Having to meet standards and then being held accountable is an experience that everyone should have in his or her life.”
At times, I feel as if I’m drowning in Iowa’s social studies standards—there are roughly 160. I’m no math expert, but factoring in three years of middle school, I calculated that in order to cover all 160, a teacher would have roughly 3.3 days to teach each one. And that’s not counting the late starts and early outs; the days lost before and after any big holiday; or the countless time spent on discipline, fundraisers, or conversations with young impressionable teens about how to develop into socially acceptable human beings.
As any good educator knows, just because you’re standing in front of the room teaching your students, it doesn’t always mean that they are learning the material.
However, like all of us who are in a similar situation, I am concerned about standardized testing. I do believe standardized tests have value. They are one tool that helps teachers know what instruction to change and improve to help struggling students. I don’t believe standardized tests have all the answers, though. As I sat in on a literacy meeting with a sales representative for an assessment company recently, what I heard repeatedly was that its product would help raise our students’ test scores. I wondered: Are kids learning how to read better or just learning how to take a test?
I feel blessed to be in a school that lets teachers do their job, rather than replacing them with a workbook specifically aligned to deliver higher scores. Certain school districts place so much emphasis on raising reading and math test scores that they are not allowing some of their most talented teachers to teach, and are instead relying on prepackaged curricula that promise better scores.
I have talked to teachers and parents at a number of schools that rely so heavily on standardized tests that a portion of the teaching week is devoted just to practicing and gathering data for them. The 3rd grade daughter of a parent I know begged her mother to pull her out of school because of the anxiety created by these high-pressure tests.
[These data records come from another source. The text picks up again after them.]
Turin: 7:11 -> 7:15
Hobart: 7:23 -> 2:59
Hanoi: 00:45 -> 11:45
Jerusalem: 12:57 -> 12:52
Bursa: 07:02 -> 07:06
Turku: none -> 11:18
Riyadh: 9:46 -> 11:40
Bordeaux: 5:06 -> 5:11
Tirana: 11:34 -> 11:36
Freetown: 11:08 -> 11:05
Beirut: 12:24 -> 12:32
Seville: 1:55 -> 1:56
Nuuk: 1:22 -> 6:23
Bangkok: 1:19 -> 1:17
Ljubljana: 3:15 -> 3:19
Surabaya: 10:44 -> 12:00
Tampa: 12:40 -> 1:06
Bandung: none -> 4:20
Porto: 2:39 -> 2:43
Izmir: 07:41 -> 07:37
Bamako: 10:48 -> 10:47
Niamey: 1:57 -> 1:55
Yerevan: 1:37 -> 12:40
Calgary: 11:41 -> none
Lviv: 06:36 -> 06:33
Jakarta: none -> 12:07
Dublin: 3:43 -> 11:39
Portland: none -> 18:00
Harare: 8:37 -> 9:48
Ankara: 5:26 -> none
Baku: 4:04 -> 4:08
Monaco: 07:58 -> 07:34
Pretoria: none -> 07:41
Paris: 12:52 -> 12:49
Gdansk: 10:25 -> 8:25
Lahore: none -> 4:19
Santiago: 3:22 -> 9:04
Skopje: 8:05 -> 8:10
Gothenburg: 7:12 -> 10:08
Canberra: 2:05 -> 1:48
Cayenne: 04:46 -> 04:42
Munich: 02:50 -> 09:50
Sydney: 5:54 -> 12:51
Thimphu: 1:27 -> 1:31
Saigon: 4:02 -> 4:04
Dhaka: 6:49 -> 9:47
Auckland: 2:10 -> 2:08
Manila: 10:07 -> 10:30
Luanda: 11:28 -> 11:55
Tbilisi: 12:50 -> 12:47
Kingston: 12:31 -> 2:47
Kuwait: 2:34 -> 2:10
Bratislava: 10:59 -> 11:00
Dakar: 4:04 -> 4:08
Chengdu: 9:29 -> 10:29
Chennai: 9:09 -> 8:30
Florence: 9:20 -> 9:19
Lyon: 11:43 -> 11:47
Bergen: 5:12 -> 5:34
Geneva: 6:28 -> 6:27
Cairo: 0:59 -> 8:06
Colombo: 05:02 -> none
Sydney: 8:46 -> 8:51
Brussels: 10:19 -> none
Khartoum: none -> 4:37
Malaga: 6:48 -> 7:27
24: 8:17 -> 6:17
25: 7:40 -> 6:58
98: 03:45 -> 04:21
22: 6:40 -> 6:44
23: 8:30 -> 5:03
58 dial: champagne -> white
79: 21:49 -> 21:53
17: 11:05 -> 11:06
We also know that with standardized learning that we cannot actually measure every standard by a test. For example, one Iowa Core standard reads: “Understand the importance of volunteerism as a characteristic of American society.” I believe this is a great standard. I know it’s important to develop character and citizenship in our youth and that volunteerism does this. But, how do you test for character? And if you can’t test for it, do you get rid of the standard? I hope not. I believe the most worthwhile thing I can do is have my 8th graders host a community breakfast for our veterans. When they get notes from veterans saying that this is the first time they have even been honored, the students understand that standard.
Many other countries have structured curriculum and standards. South Korea has a nationalized, structured curriculum with clear standards that yield high results. When I was in South Korea at a teaching seminar in 2009, I asked a young Korean teaching assistant if he thought his students were smarter than Americans, as a result of his country’s educational system. He replied, “We are taught how to be good test-takers; however, Americans are taught to be innovators and to think differently.” I have pondered this statement for many years, and have come to the conclusion that we produce innovators because we give teachers the freedom to teach outside the box.
This brings me back to my initial questions: Am I a better teacher as a result of teaching to the Iowa Core? And are my students learning more as a result? The verdict is still out, but I believe that common standards can be a useful tool for teachers, parents, and students. Still, we must remember that it is just one tool and not the be-all and end-all to solve all of America’s education problems. As long as we have teachers who foster true thinking with school leaders that back them up, the United States can continue to grow innovative young minds regardless of any new education policy.